Drew Oetzel
How to Explore Data in Kafka Topics with Lenses
Lenses comes with a powerful user interface for Apache Kafka to explore historical or in motion data. Access data for debugging, analyzing or reporting easily

Drew Oetzel
Lenses is a tool with a powerful user interface for Apache Kafka used for exploring historical or in-motion Apache Kafka data. This lets you easily access data for debugging, analyzing or reporting.
In this post, we explain how Lenses can help you find and explore Kafka data in any compatible system, on-premise or in the cloud.
Lenses has two query engines; SQL Studioand SQL Processing. Let's focus on the former, Lenses SQL Studio. This helps you quickly access data for debugging, analysis or reporting, without the need for a platform team ticket.
In addition, Lenses runs in your infrastructure - on prem or in the cloud. Lenses HQ acts as the Lenses control plane and provides the user interface. The other component: Lenses Agent runs alongside your Kafka ecosystem and facilities connectivity between HQ and Kafka processes.
Let's get started.
A Kafka topic is a named channel for a specific type of message, such as user activity, transactions, or logs. Kafka topic configurations control how data is stored and processed. This can include settings like the number of partitions, data retention policies, and replication factors.
With Lenses, you can easily list topics in Kafka, describe a topic’s structure, explore and show topics, or even delete topics (with the right permissions).
Unlike traditional command-line tools, Lenses provides a user-friendly way to explore Kafka topics. That’s without needing to run terminal commands like Kafka list topics, Kafka delete topics, or Kafka describe topics.
Whether you're a developer, data scientist, or platform engineer navigating Kafka topic configurations, understanding partitions and retention settings, and viewing real-time data streams effortlessly is crucial.
Lenses identifies your data types for the Key and the Value in every Kafka topic, even if they are different types. Out-of-the-box support is provided for any schema registry that is compatible with Apache Kafka’s APIs. So, Avro and Protobuf are automatically taken care of.
However, Lenses goes beyond this. Even without schema registry support, it automatically detects your JSON schemas in your Kafka topics to determine the schema and format. For example, maybe it’s plain JSON, JSON with a Schema or even good old XML. This information is then used by the query engines to deserialize the messages.

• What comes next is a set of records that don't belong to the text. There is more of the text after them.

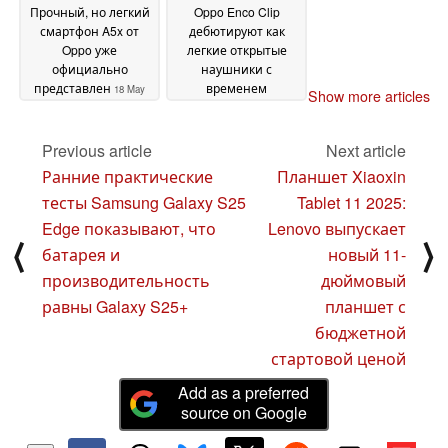
Прочный, но легкий
Oppo Enco Clip
смартфон A5x от
дебютируют как
Oppo уже
легкие открытые
официально
наушники с
представлен
временем
18 May
Show more articles
автономной работы
2025
до 42 часов
16 May 2025
Previous article
Next article
Ранние практические
Планшет Xiaoxin
тесты Samsung Galaxy S25
Tablet 11 2025:
Edge показывают, что
Lenovo выпускает
⟨
⟩
батарея и
новый 11-
производительность
дюймовый
равны Galaxy S25+
планшет с
бюджетной
стартовой ценой
Add as a preferred
source on Google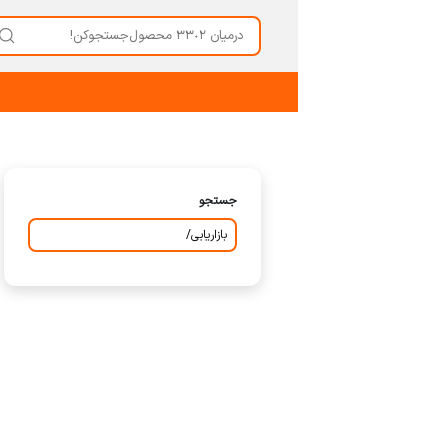
جستجو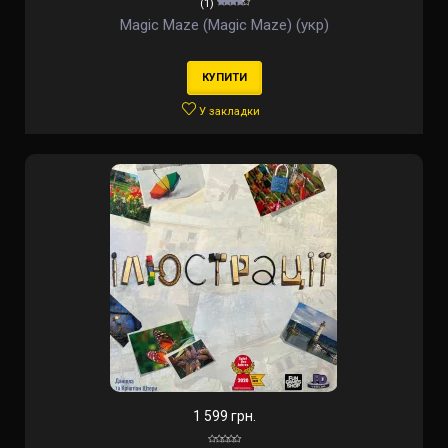
(1)
Magic Maze (Magic Maze) (укр)
КУПИТИ
У закладки
1 599 грн.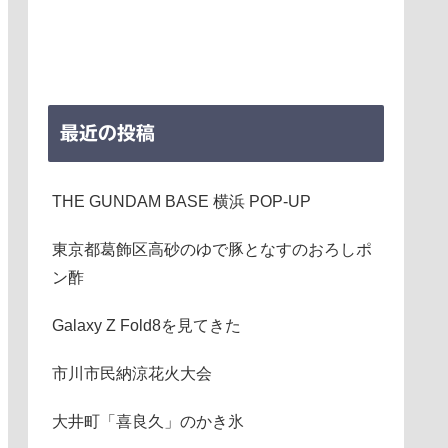
最近の投稿
THE GUNDAM BASE 横浜 POP-UP
東京都葛飾区高砂のゆで豚となすのおろしポ
ン酢
Galaxy Z Fold8を見てきた
市川市民納涼花火大会
大井町「喜良久」のかき氷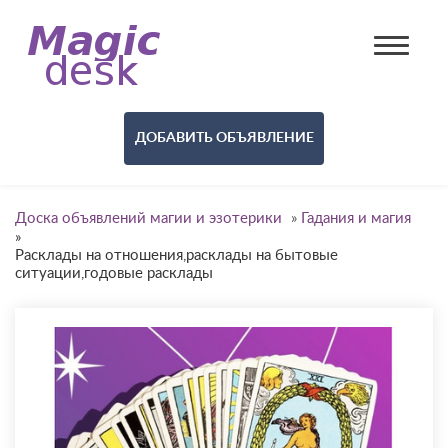
ДОБАВИТЬ ОБЪЯВЛЕНИЕ
Доска объявлений магии и эзотерики
»
Гадания и магия
»
Расклады на отношения,расклады на бытовые
ситуации,годовые расклады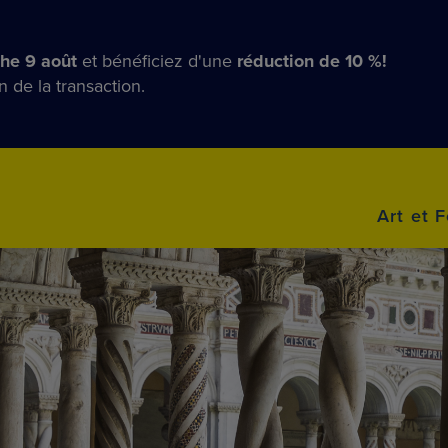
he 9 août
et bénéficiez d'une
réduction de 10 %!
n de la transaction.
Art et F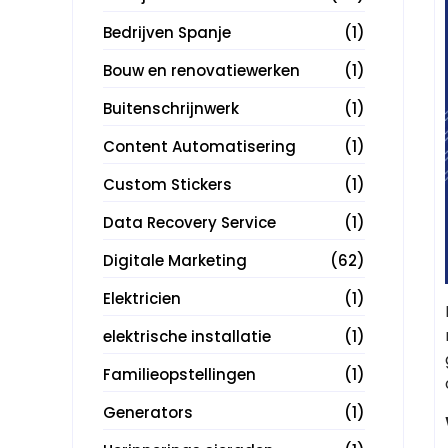
Bedrijven Spanje
(1)
Bouw en renovatiewerken
(1)
Buitenschrijnwerk
(1)
Content Automatisering
(1)
Custom Stickers
(1)
Data Recovery Service
(1)
Digitale Marketing
(62)
Elektricien
(1)
elektrische installatie
(1)
Familieopstellingen
(1)
Generators
(1)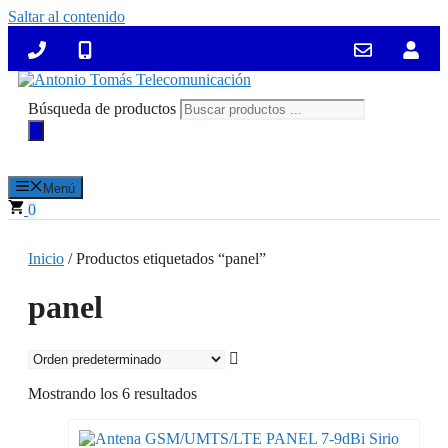
Saltar al contenido
Búsqueda de productos
Menú
0
Inicio
/ Productos etiquetados “panel”
panel
Mostrando los 6 resultados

You can see the detected type from the topics lists:
Even though auto detection kicks in, Lenses allows the user to specify the accurate types for keys and values by the correct format.
Once you have searched for and found the stream you are interested in, you can explore this data with Lenses SQL Studio.
The SQL Studio is powerful. It's designed for quick access, debugging, and exploring. It supports:
Filtering
Joins
Aggregates
Functions
User-defined functions
Access to key, value, headers and message metadata (offsets, timestamps and partitions)
Here is an example where we apply a simple filter for a specific partition within the Kafka topic:
Want to see consumer groups alongside your query results? Select “View Consumers” from the topic actions, and split the tabs right or left:
Don’t want to write SQL? Lenses will automatically display the most recent
By default, Lenses will bring up to 200 events In this view, you can either query data by executing SQL queries in Apache Kafka topics or by using the data controls provided by the Filters function..
By using the filter function, you can specify specific fields, data and time ranges, and offsets ranges easily.
The filter will apply the changes to your displayed data immediately:
Using Lenses SQL Studio, you can access the Key and the Value of the message, but also its metadata. We saw above how to specify the partition.
Here is an example of how to apply a time range: show me data from the last 10 days based on the message timestamp:
And of course, Lenses SQL editor includes auto-complete to help you further.
Lenses provides two different ways to explore your Kafka data: Grid and List. You can switch among the different views, and each view will display the current data set.
In Grid, Lenses flattens the data in an Excel-like format. This means you can sort data sets, and move and reorder the columns. From there, you can and either copy the whole data set or part of it to your spreadsheets or any other relevant tool.
This is the default view in Global SQL Studio. However, you can also view it in a raw JSON-like format. With the list view.